Il mio nome è K.


Sono nata nel 1989. Il muro di Berlino cadeva, il popolo tedesco era in festa.
Non so dove fosse mio padre il mio primo giorno di vita. Non conosco nemmeno il suo nome.

Mi chiamo K. e sono nata in Israele, in una casa dalle pareti blu e con un giardino pieno di rose.
Oggi è il mio compleanno.
Compio ventidue anni.
Non ho ricevuto visite, vivo in una stanza d’albergo in un sobborgo di Parigi e non so quanto mi fermerò qui.
È da poco passata la mezzanotte, e mentre spegnevo delle candeline immaginarie ho deciso di scrivere la mia autobiografia.
A dire il vero non ho proprio deciso. Le parole sono venute fuori da sole. Non dipendono da me.

Il mio primissimo ricordo risale a quando avevo sei anni.

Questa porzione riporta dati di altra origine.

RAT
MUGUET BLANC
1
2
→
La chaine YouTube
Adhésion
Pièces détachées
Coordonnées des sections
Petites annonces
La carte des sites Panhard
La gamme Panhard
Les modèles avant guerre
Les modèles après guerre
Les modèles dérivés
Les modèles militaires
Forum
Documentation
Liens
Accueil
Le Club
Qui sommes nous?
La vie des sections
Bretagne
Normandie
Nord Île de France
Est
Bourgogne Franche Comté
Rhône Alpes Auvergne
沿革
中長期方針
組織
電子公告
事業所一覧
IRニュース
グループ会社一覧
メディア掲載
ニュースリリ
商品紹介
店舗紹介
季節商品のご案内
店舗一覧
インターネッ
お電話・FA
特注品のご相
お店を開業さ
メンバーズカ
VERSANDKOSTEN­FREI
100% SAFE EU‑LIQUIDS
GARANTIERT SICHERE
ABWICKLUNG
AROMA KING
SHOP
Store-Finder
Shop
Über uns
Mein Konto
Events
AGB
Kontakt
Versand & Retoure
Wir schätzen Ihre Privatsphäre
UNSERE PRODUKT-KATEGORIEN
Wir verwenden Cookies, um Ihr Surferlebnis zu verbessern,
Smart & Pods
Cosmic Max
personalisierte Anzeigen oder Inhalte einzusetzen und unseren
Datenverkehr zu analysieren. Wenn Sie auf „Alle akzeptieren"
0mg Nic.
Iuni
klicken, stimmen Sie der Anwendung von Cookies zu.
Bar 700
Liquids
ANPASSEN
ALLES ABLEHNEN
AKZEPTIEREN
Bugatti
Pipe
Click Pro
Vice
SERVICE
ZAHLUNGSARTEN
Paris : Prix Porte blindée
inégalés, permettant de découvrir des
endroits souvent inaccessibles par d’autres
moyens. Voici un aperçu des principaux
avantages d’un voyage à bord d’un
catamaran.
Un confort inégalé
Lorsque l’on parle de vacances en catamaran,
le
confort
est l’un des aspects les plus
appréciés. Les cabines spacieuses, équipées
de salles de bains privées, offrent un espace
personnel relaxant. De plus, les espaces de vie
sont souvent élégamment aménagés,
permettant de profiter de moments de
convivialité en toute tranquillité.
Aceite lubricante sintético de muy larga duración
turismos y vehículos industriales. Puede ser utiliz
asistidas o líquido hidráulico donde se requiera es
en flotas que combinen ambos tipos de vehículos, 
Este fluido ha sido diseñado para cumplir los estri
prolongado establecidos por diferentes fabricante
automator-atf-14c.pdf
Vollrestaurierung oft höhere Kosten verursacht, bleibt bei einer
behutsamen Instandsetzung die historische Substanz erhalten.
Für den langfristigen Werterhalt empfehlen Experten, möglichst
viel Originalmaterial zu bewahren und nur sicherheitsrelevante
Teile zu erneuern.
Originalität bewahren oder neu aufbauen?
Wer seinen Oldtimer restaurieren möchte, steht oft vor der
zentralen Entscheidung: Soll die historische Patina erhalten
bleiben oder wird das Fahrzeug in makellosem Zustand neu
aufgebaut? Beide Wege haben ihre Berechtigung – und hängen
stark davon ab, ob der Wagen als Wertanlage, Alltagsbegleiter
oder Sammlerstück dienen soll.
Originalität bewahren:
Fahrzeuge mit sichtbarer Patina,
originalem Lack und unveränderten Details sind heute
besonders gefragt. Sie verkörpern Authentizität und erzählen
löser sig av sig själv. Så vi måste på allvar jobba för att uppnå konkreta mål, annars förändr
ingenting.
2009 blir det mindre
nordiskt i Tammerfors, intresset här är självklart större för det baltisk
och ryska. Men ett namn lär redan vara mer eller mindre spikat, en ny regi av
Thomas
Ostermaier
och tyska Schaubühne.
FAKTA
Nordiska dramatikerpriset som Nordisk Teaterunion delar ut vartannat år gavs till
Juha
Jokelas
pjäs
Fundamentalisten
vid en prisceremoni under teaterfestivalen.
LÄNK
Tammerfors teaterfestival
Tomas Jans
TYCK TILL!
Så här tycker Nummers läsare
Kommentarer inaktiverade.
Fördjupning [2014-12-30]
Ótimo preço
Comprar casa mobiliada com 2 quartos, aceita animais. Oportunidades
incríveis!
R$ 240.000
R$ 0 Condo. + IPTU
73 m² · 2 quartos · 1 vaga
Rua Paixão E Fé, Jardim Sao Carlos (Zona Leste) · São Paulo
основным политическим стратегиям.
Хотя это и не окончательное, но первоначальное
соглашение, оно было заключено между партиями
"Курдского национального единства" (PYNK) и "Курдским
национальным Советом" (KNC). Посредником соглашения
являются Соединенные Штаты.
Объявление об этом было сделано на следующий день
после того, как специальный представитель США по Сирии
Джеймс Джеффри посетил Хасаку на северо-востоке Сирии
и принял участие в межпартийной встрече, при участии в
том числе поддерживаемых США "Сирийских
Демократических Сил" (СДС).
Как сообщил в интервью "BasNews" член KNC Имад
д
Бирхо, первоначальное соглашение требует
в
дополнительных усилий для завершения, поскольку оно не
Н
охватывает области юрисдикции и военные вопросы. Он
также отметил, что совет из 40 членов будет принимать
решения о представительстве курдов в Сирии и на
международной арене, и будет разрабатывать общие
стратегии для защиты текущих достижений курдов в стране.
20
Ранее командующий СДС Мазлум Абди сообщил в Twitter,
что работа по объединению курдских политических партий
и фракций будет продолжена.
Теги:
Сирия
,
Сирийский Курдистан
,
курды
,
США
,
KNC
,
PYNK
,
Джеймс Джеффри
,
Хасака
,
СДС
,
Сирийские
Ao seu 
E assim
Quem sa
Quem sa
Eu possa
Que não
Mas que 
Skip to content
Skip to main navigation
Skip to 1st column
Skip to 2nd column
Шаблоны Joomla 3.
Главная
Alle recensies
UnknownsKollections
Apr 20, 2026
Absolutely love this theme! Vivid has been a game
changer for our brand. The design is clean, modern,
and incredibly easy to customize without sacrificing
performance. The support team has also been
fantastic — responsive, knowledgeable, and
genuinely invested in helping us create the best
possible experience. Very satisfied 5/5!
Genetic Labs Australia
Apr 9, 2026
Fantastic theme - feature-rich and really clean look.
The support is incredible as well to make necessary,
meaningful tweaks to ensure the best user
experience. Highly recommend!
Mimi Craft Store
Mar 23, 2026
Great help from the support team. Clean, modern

Mia nonna Mael stava facendo il pane e io la osservavo da sotto il tavolo, il mio rifugio preferito.
Mael aveva le mani rovinate dal lavoro e dalle ingiustizie subite. Le sue unghie erano spezzate, la pelle macchiata.
Ma quelle mani hanno scritto le poesie più belle. Le parole più dolorose.
Le sue poesie io le porto sempre con me.

Mael amava la musica gitana, “la musica degli zingari” come dicevano i nostri vicini, per schernirci.
Quando ci guardavano con disprezzo, Mael sorrideva e mi diceva: «K. alza la musica, balla, non ascoltare le parole di chi ha paura».
Mia nonna ha vissuto ovunque. È stata spesso in esilio, ma mai in silenzio, anche se gli uomini della sua famiglia le dicevano di non parlare, di non pensare.
Mael è stata spesso sola perché parlava, pensava, non aveva paura.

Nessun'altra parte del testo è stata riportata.